_The input_
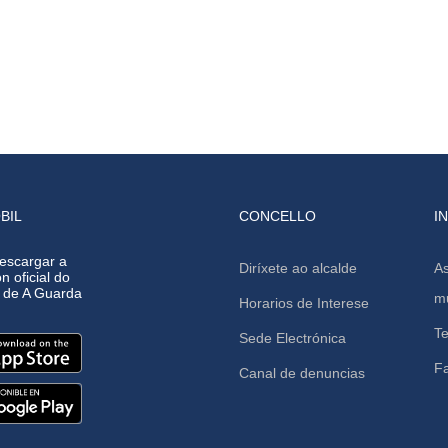
BIL
CONCELLO
I
escargar a
Diríxete ao alcalde
As
n oficial do
o de A Guarda
mu
Horarios de Interese
Te
Sede Electrónica
F
Canal de denuncias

_What is expected_
Beginning with the line that holds "o de A Guarda" and ending with the last line of the listing, output every line exactly. Leave out everything else.

_Reply to the exercise_
o de A Guarda
mu
Horarios de Interese
Te
Sede Electrónica
F
Canal de denuncias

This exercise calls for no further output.